Its location in the center of the U.S. and unparalleled network of highways, railroads and airports will make it a major beneficiary of the $1.2 trillion measure.
There’s a lot to like in the enormous physical infrastructure bill the U.S. House finally approved late Friday night. Because Illinois is the transportation hub of the United States, it stands to become a major beneficiary of the $1.2 trillion in federal spending.
The biggest investment in the bill will be toward roads, bridges and major projects. According to the Biden administration, it will be the greatest investment in bridges since the interstate highway system was established in 1956. Billions more in funding will be directed toward public transit, Amtrak and freight railways; airports; high-speed internet; clean drinking water; and electric power lines.
Over the next five years, Illinois is expected to come away with more than $17 billion in projects, including about $10 billion for highways, $1.4 billion for bridge replacements, $1.7 billion for wastewater and drinking water programs, and hundreds of millions for electric-vehicle charging stations, improved broadband coverage and airport work.

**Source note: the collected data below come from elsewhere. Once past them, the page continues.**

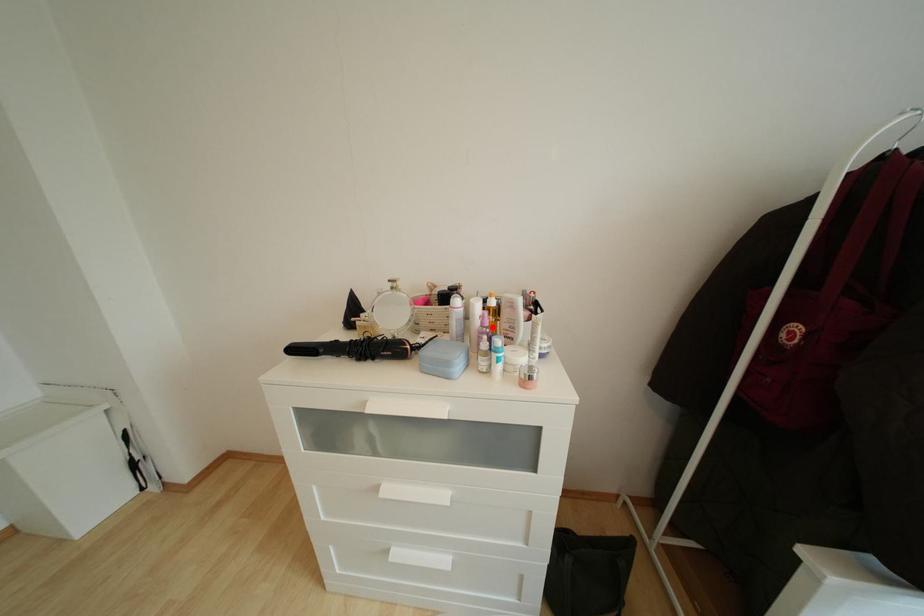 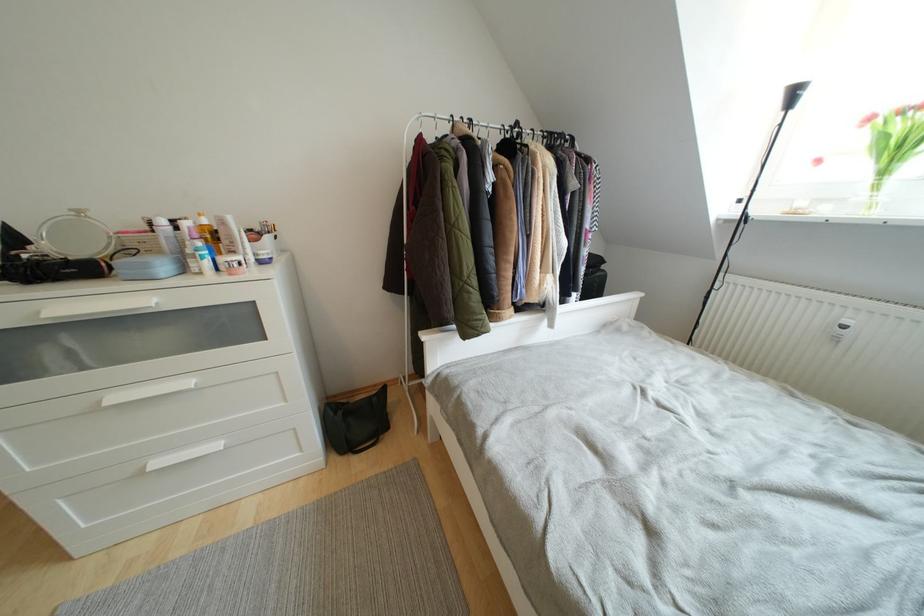 In the second image, find the point that corresponds to the highlighted location in the first image.

(201, 240) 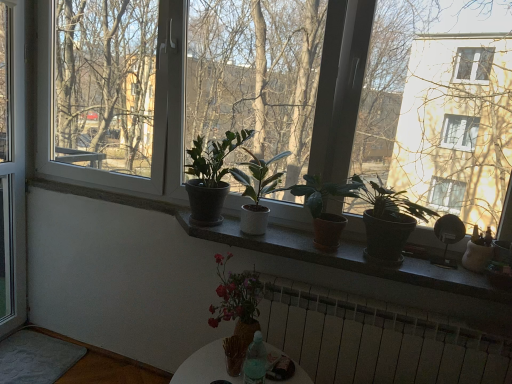 Question: Can you confirm if translucent glass vase at lower center is shorter than brown terracotta pot at center, the 2th houseplant positioned from the right?

Choices:
 (A) yes
 (B) no

Answer: (A)

Question: Does translucent glass vase at lower center have a lesser width compared to brown terracotta pot at center, the 2th houseplant positioned from the right?

Choices:
 (A) yes
 (B) no

Answer: (B)

Question: Is translucent glass vase at lower center aimed at brown terracotta pot at center, the 2th houseplant positioned from the right?

Choices:
 (A) no
 (B) yes

Answer: (A)

Question: Does translucent glass vase at lower center have a greater height compared to brown terracotta pot at center, the 2th houseplant positioned from the right?

Choices:
 (A) no
 (B) yes

Answer: (A)

Question: Does translucent glass vase at lower center come in front of brown terracotta pot at center, positioned as the 4th houseplant in left-to-right order?

Choices:
 (A) no
 (B) yes

Answer: (B)

Question: Could brown terracotta pot at center, the 2th houseplant positioned from the right, be considered to be inside translucent glass vase at lower center?

Choices:
 (A) yes
 (B) no

Answer: (B)

Question: Is pink matte vase at center, positioned as the 4th houseplant in right-to-left order, further to camera compared to soft gray carpet at lower left?

Choices:
 (A) yes
 (B) no

Answer: (B)

Question: From a real-world perspective, is pink matte vase at center, the 2th houseplant when ordered from left to right, located beneath soft gray carpet at lower left?

Choices:
 (A) yes
 (B) no

Answer: (B)

Question: Is pink matte vase at center, the 2th houseplant when ordered from left to right, not within soft gray carpet at lower left?

Choices:
 (A) yes
 (B) no

Answer: (A)

Question: Is pink matte vase at center, positioned as the 4th houseplant in right-to-left order, taller than soft gray carpet at lower left?

Choices:
 (A) no
 (B) yes

Answer: (B)

Question: Considering the relative sizes of pink matte vase at center, the 2th houseplant when ordered from left to right, and soft gray carpet at lower left in the image provided, is pink matte vase at center, the 2th houseplant when ordered from left to right, smaller than soft gray carpet at lower left?

Choices:
 (A) no
 (B) yes

Answer: (A)

Question: Considering the relative sizes of pink matte vase at center, positioned as the 4th houseplant in right-to-left order, and soft gray carpet at lower left in the image provided, is pink matte vase at center, positioned as the 4th houseplant in right-to-left order, thinner than soft gray carpet at lower left?

Choices:
 (A) no
 (B) yes

Answer: (B)

Question: Is matte concrete window sill at center outside of white metallic radiator at lower center?

Choices:
 (A) no
 (B) yes

Answer: (B) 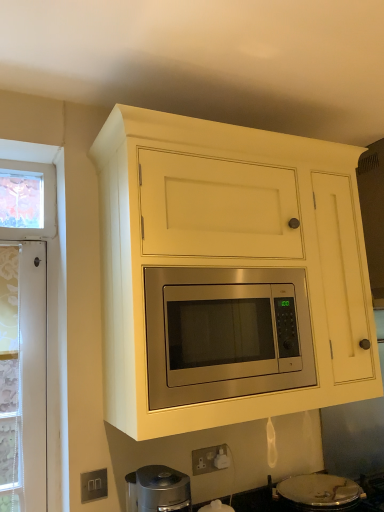 Question: Are stainless steel microwave at center and satin silver outlet at lower left located far from each other?

Choices:
 (A) no
 (B) yes

Answer: (A)

Question: Is stainless steel microwave at center positioned before satin silver outlet at lower left?

Choices:
 (A) yes
 (B) no

Answer: (A)

Question: From the image's perspective, is stainless steel microwave at center located beneath satin silver outlet at lower left?

Choices:
 (A) yes
 (B) no

Answer: (B)

Question: Does stainless steel microwave at center turn towards satin silver outlet at lower left?

Choices:
 (A) yes
 (B) no

Answer: (B)

Question: From the image's perspective, is stainless steel microwave at center over satin silver outlet at lower left?

Choices:
 (A) yes
 (B) no

Answer: (A)

Question: Considering the relative sizes of stainless steel microwave at center and satin silver outlet at lower left in the image provided, is stainless steel microwave at center thinner than satin silver outlet at lower left?

Choices:
 (A) no
 (B) yes

Answer: (A)

Question: Is silver metallic gas stove at lower center inside matte yellow cabinet at center?

Choices:
 (A) no
 (B) yes

Answer: (A)

Question: Is there a large distance between matte yellow cabinet at center and silver metallic gas stove at lower center?

Choices:
 (A) yes
 (B) no

Answer: (B)

Question: Does matte yellow cabinet at center appear on the right side of silver metallic gas stove at lower center?

Choices:
 (A) no
 (B) yes

Answer: (A)

Question: From the image's perspective, is matte yellow cabinet at center on top of silver metallic gas stove at lower center?

Choices:
 (A) yes
 (B) no

Answer: (A)

Question: Is the surface of matte yellow cabinet at center in direct contact with silver metallic gas stove at lower center?

Choices:
 (A) yes
 (B) no

Answer: (B)

Question: Does matte yellow cabinet at center have a smaller size compared to silver metallic gas stove at lower center?

Choices:
 (A) no
 (B) yes

Answer: (A)

Question: Is silver metallic gas stove at lower center beside stainless steel microwave at center?

Choices:
 (A) no
 (B) yes

Answer: (A) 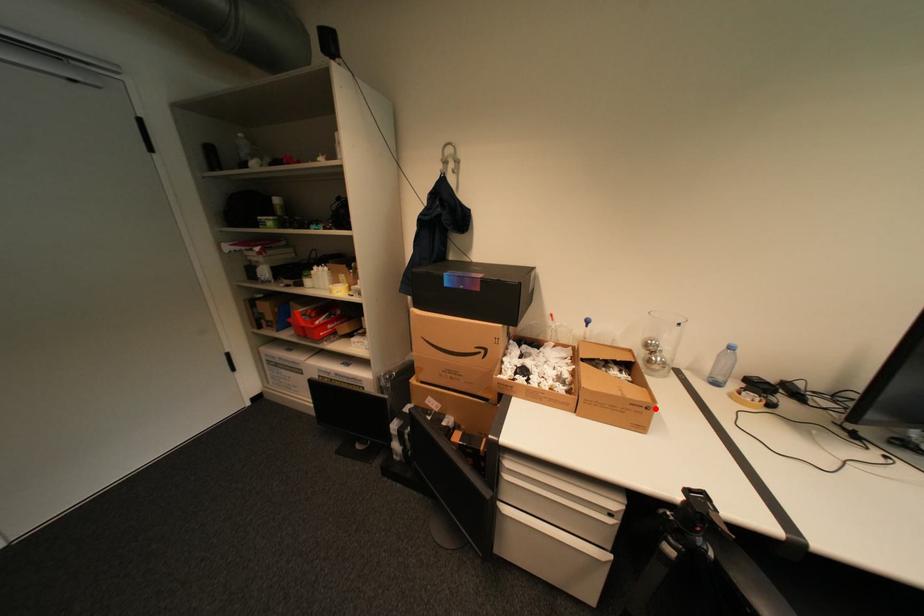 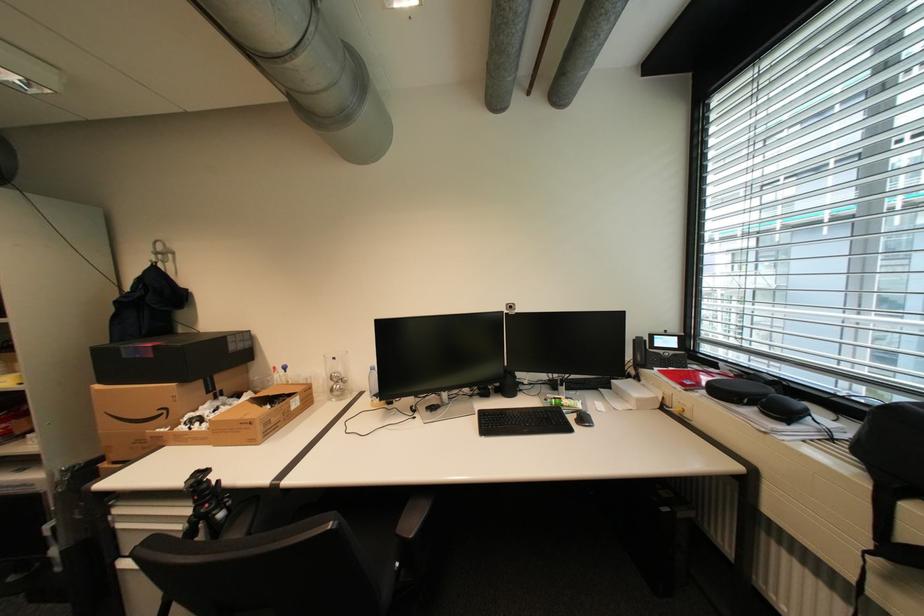 In the second image, find the point that corresponds to the highlighted location in the first image.

(259, 424) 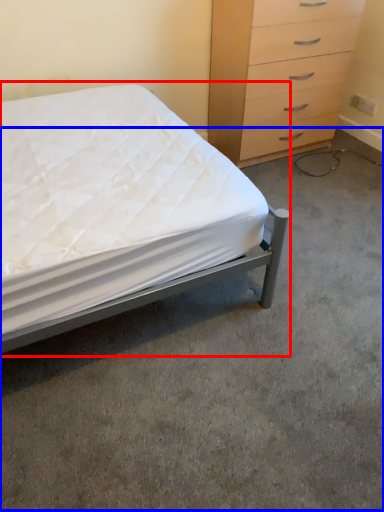 Question: Among these objects, which one is farthest to the camera, bed (highlighted by a red box) or concrete (highlighted by a blue box)?

Choices:
 (A) bed
 (B) concrete

Answer: (B) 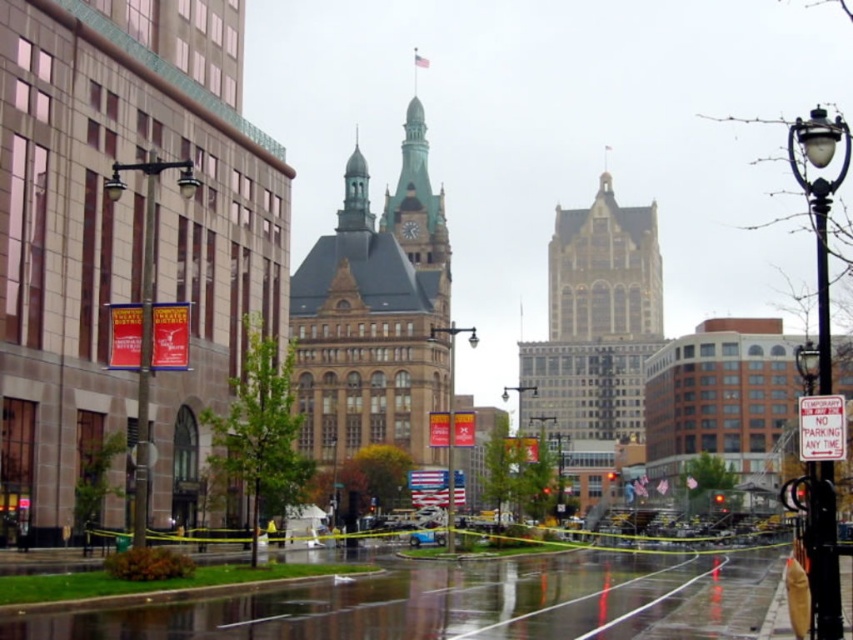 Question: Can you confirm if polished metal streetlight at left is positioned above metallic streetlamp at center?

Choices:
 (A) no
 (B) yes

Answer: (B)

Question: Which of the following is the closest to the observer?

Choices:
 (A) (453, 403)
 (B) (138, 499)
 (C) (415, 140)

Answer: (B)

Question: Which of the following is the closest to the observer?

Choices:
 (A) metallic streetlamp at center
 (B) black metal streetlight at right
 (C) brown stone clock tower at center
 (D) golden stone tower at center

Answer: (B)

Question: Can you confirm if golden stone tower at center is wider than black glass streetlight at center?

Choices:
 (A) yes
 (B) no

Answer: (A)

Question: Does golden stone tower at center come behind black metal streetlight at right?

Choices:
 (A) yes
 (B) no

Answer: (A)

Question: Which of the following is the closest to the observer?

Choices:
 (A) (416, 392)
 (B) (825, 236)

Answer: (B) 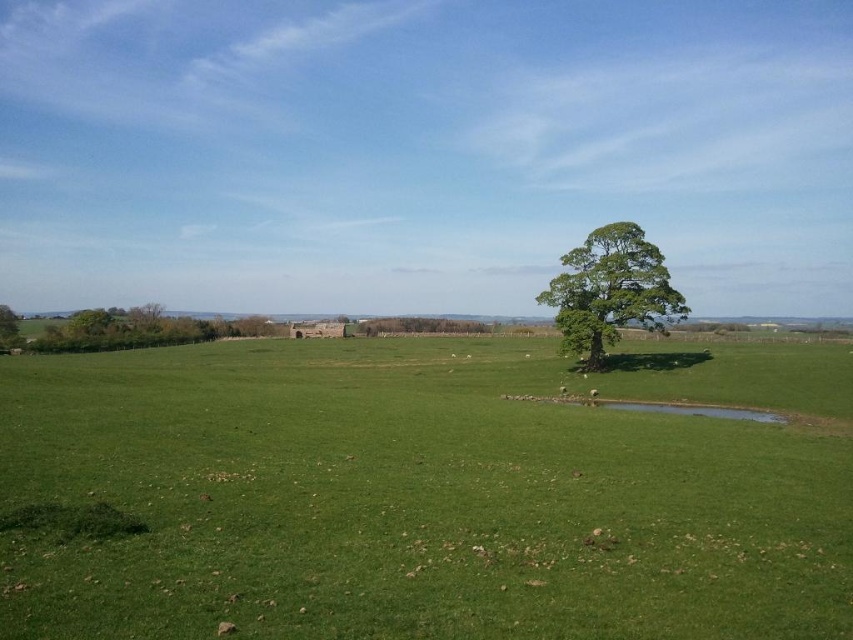 Which is above, green grassy field at center or green leafy tree at center?

Positioned higher is green leafy tree at center.

Is point (281, 577) closer to camera compared to point (669, 288)?

Yes.

This screenshot has height=640, width=853. What are the coordinates of `green grassy field at center` in the screenshot? It's located at (428, 492).

Can you confirm if green leafy tree at center is shorter than green leafy tree at left?

Result: In fact, green leafy tree at center may be taller than green leafy tree at left.

The height and width of the screenshot is (640, 853). Identify the location of green leafy tree at center. (610, 291).

Which is behind, point (625, 276) or point (7, 307)?

Point (7, 307)

This screenshot has width=853, height=640. I want to click on green leafy tree at center, so click(x=610, y=291).

Does green grassy field at center lie behind green leafy tree at left?

No.

In order to click on green grassy field at center in this screenshot , I will do 428,492.

The height and width of the screenshot is (640, 853). I want to click on green grassy field at center, so tap(428, 492). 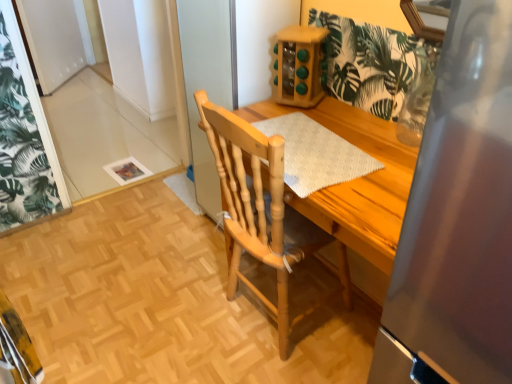 Question: Does white textured placemat at center appear on the right side of natural wood chair at center?

Choices:
 (A) yes
 (B) no

Answer: (A)

Question: Considering the relative positions of white textured placemat at center and natural wood chair at center in the image provided, is white textured placemat at center to the left of natural wood chair at center from the viewer's perspective?

Choices:
 (A) no
 (B) yes

Answer: (A)

Question: Is white textured placemat at center in contact with natural wood chair at center?

Choices:
 (A) no
 (B) yes

Answer: (A)

Question: Can you confirm if white textured placemat at center is bigger than natural wood chair at center?

Choices:
 (A) no
 (B) yes

Answer: (A)

Question: Is white textured placemat at center looking in the opposite direction of natural wood chair at center?

Choices:
 (A) yes
 (B) no

Answer: (A)

Question: Is white textured placemat at center surrounding natural wood chair at center?

Choices:
 (A) no
 (B) yes

Answer: (A)

Question: From a real-world perspective, does natural wood chair at center sit lower than white textured placemat at center?

Choices:
 (A) no
 (B) yes

Answer: (B)

Question: From the image's perspective, would you say natural wood chair at center is positioned over white textured placemat at center?

Choices:
 (A) no
 (B) yes

Answer: (A)

Question: Considering the relative sizes of natural wood chair at center and white textured placemat at center in the image provided, is natural wood chair at center wider than white textured placemat at center?

Choices:
 (A) yes
 (B) no

Answer: (A)

Question: Is natural wood chair at center in contact with white textured placemat at center?

Choices:
 (A) yes
 (B) no

Answer: (B)

Question: Can you confirm if natural wood chair at center is positioned to the right of white textured placemat at center?

Choices:
 (A) yes
 (B) no

Answer: (B)

Question: Does natural wood chair at center have a lesser width compared to white textured placemat at center?

Choices:
 (A) yes
 (B) no

Answer: (B)

Question: In terms of height, does white textured placemat at center look taller or shorter compared to natural wood chair at center?

Choices:
 (A) tall
 (B) short

Answer: (B) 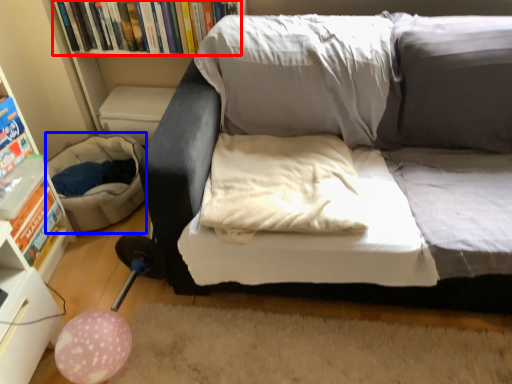 Question: Which of the following is the closest to the observer, book (highlighted by a red box) or bean bag chair (highlighted by a blue box)?

Choices:
 (A) book
 (B) bean bag chair

Answer: (B) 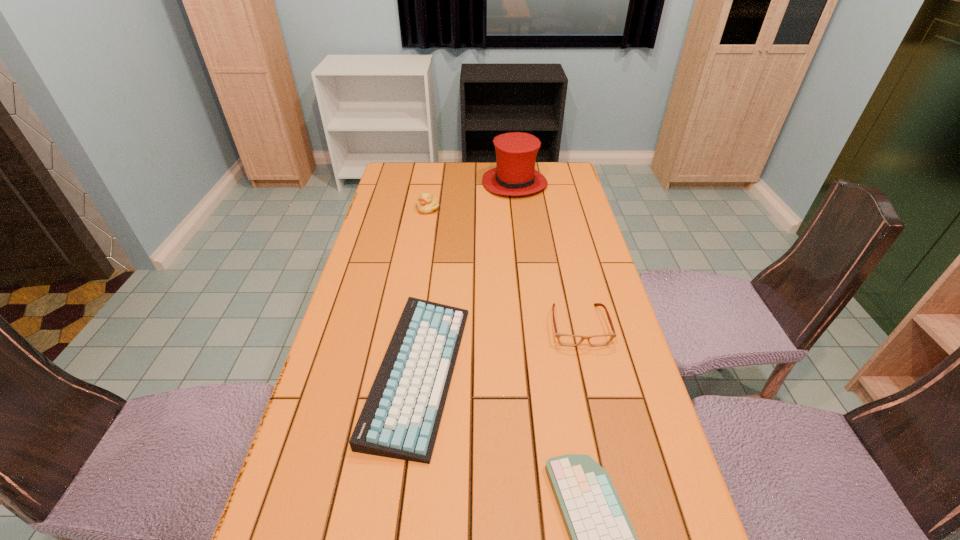 The width and height of the screenshot is (960, 540). Find the location of `the farthest object`. the farthest object is located at coordinates (515, 175).

At what (x,y) coordinates should I click in order to perform the action: click on the tallest object. Please return your answer as a coordinate pair (x, y). This screenshot has width=960, height=540. Looking at the image, I should click on (515, 175).

This screenshot has width=960, height=540. I want to click on the fourth shortest object, so click(427, 203).

At what (x,y) coordinates should I click in order to perform the action: click on the second farthest object. Please return your answer as a coordinate pair (x, y). This screenshot has height=540, width=960. Looking at the image, I should click on (427, 203).

Where is `spectacles`? Image resolution: width=960 pixels, height=540 pixels. spectacles is located at coordinates (564, 339).

At what (x,y) coordinates should I click in order to perform the action: click on the left computer keyboard. Please return your answer as a coordinate pair (x, y). Looking at the image, I should click on (400, 419).

You are a GUI agent. You are given a task and a screenshot of the screen. Output one action in this format:
    pyautogui.click(x=<x>, y=<y>)
    Task: Click on the free space located on the left of the farthest object
    
    Given the screenshot: What is the action you would take?
    pyautogui.click(x=444, y=184)

Identify the location of vacant space located 0.230m on the front-facing side of the second tallest object. (420, 254).

Locate an element on the screen. vacant space located 0.080m on the front-facing side of the spectacles is located at coordinates (590, 374).

You are a GUI agent. You are given a task and a screenshot of the screen. Output one action in this format:
    pyautogui.click(x=<x>, y=<y>)
    Task: Click on the free space located 0.080m on the back of the left computer keyboard
    Image resolution: width=960 pixels, height=540 pixels.
    Given the screenshot: What is the action you would take?
    pyautogui.click(x=429, y=287)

These are projects that benefit all of Illinois, upstate and downstate, poor and rich, individuals and corporate giants. They’ll also provide more jobs for people in construction trades and in transportation and information technology.
Although Democrats have tried to claim that the infrastructure spending will pay for itself, a Congressional Budget Office analysis concluded it would add about $256 billion to the budget deficit over the next 10 years. That’s a lot of money, but not nearly as much as the $1.9 trillion added to the deficit by the 2017 Republican tax cut and its narrow band of beneficiaries.
Republican members of Congress, for the most part, did not back the infrastructure spending, although they and their districts will benefit. Only 13 GOP lawmakers voted for the measure, including retiring U.S. Rep. Adam Kinzinger of Illinois, who was criticized by the more Trumpist members of his caucus.
Rep. Mary Miller, R-Oakland, said the legislation was part of a “$5 trillion socialist takeover of our country,” and her ally, Rep. Marjorie Taylor Greene, R-Ga., tweeted that Republicans who supported the spending “handed over their voting cards” to House Speaker Nancy Pelosi to pass Biden’s “communist takeover of America via so-called infrastructure.”
A student of history, Kinzinger sagaciously tweeted in response, “Infrastructure = communism is a new one. Eisenhower’s interstate system should be torn up or else the commies will be able to conveniently drive!”
Equally disappointing was the response of Rep. Rodney Davis of Taylorville — the ranking Republican on the House Highways and Transit Subcommittee — who voted no on the legislation and falsely claimed that it was paired with another infrastructure bill.
“I’m beyond disappointed that President Biden and Democrats in Congress paired bipartisan infrastructure investment to their reckless, multi-trillion-dollar, tax-and-spending proposal,” said Davis.
Davis could have voted for the physical infrastructure bill — as other Republicans did — without voting for the separate social-safety-net and climate-change bill that Democrats hope to pass later this month. Further, Davis last summer asked that about $23 million in “member-directed spending” or earmarks for his district be included in the infrastructure bill.
Congress’ history is full of hypocrisy, and last week’s voting on the infrastructure bill is another example.